• [WORK INSTRUCTIONS] Without pictures, repeat exactly the lines from the one containing "byly ještě před pár lety nemyslitelné." through the end of the entries.

(Page-level text extractions)
* * *
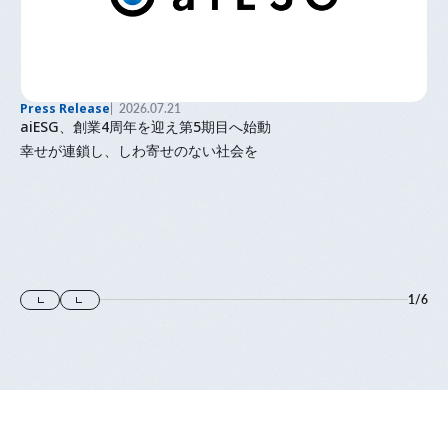
Press Release
2026.07.21
aiESG、創業4周年を迎え第5期目へ始動
幸せが連鎖し、しわ寄せのない社会を
1
/
6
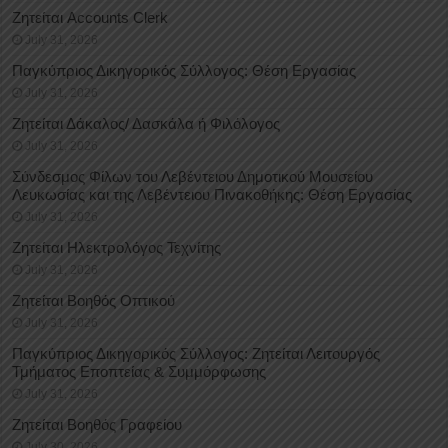
Ζητείται Accounts Clerk
July 31, 2026
Παγκύπριος Δικηγορικός Σύλλογος: Θέση Εργασίας
July 31, 2026
Ζητείται Δάκαλος/ Δασκάλα ή Φιλόλογος
July 31, 2026
Σύνδεσμος Φίλων του Λεβέντειου Δημοτικού Μουσείου
Λευκωσίας και της Λεβέντειου Πινακοθήκης: Θέση Εργασίας
July 31, 2026
Ζητείται Ηλεκτρολόγος Τεχνίτης
July 31, 2026
Ζητείται Βοηθός Οπτικού
July 31, 2026
Παγκύπριος Δικηγορικός Σύλλογος: Ζητείται Λειτουργός
Τμήματος Εποπτείας & Συμμόρφωσης
July 31, 2026
Ζητείται Βοηθός Γραφείου
July 30, 2026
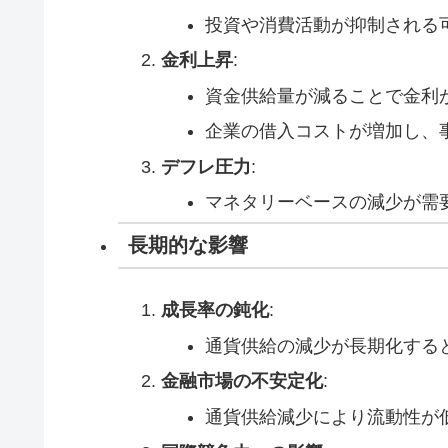
投資や消費活動が抑制される
金利上昇
:
資金供給量が減ることで金利
企業の借入コストが増加し、
デフレ圧力
:
マネタリーベースの減少が需
長期的な影響
成長率の鈍化
:
通貨供給の減少が長期化する
金融市場の不安定化
:
通貨供給減少により流動性が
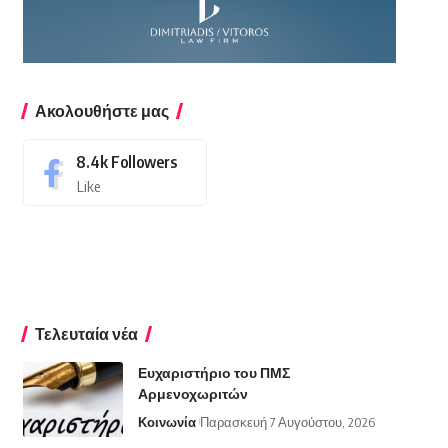
Ακολουθήστε μας
8.4k
Followers
Like
Τελευταία νέα
Ευχαριστήριο του ΠΜΣ
Αρμενοχωριτών
Κοινωνία
Παρασκευή 7 Αυγούστου, 2026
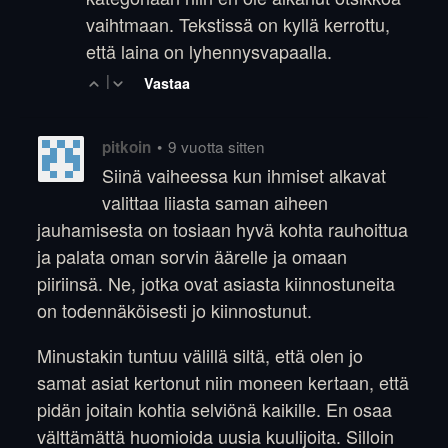
vaihtmaan. Tekstissä on kyllä kerrottu,
että laina on lyhennysvapaalla.
|
Vastaa
•
9 vuotta sitten
pitkoin
Siinä vaiheessa kun ihmiset alkavat
valittaa liiasta saman aiheen
jauhamisesta on tosiaan hyvä kohta rauhoittua
ja palata oman sorvin äärelle ja omaan
piiriinsä. Ne, jotka ovat asiasta kiinnostuneita
on todennäköisesti jo kiinnostunut.
Minustakin tuntuu välillä siltä, että olen jo
samat asiat kertonut niin moneen kertaan, että
pidän joitain kohtia selviönä kaikille. En osaa
välttämättä huomioida uusia kuulijoita. Silloin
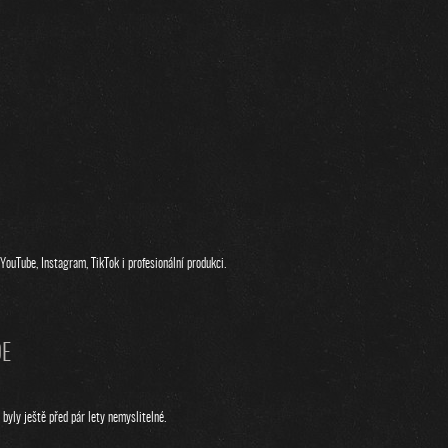
YouTube, Instagram, TikTok i profesionální produkci.
DE
byly ještě před pár lety nemyslitelné.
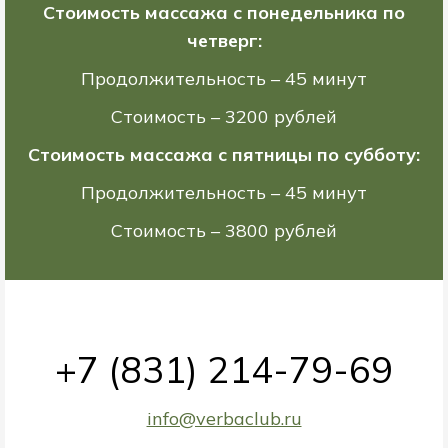
Стоимость массажа с понедельника по
четверг:
Продолжительность – 45 минут
Стоимость – 3200 рублей
Стоимость массажа с пятницы по субботу:
Продолжительность – 45 минут
Стоимость – 3800 рублей
+7 (831) 214-79-69
info@verbaclub.ru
* * *
• [RESULT OF THIS TASK]
byly ještě před pár lety nemyslitelné.
Стоимость массажа с понедельника по
четверг:
Продолжительность – 45 минут
Стоимость – 3200 рублей
Стоимость массажа с пятницы по субботу:
Продолжительность – 45 минут
Стоимость – 3800 рублей
+7 (831) 214-79-69
info@verbaclub.ru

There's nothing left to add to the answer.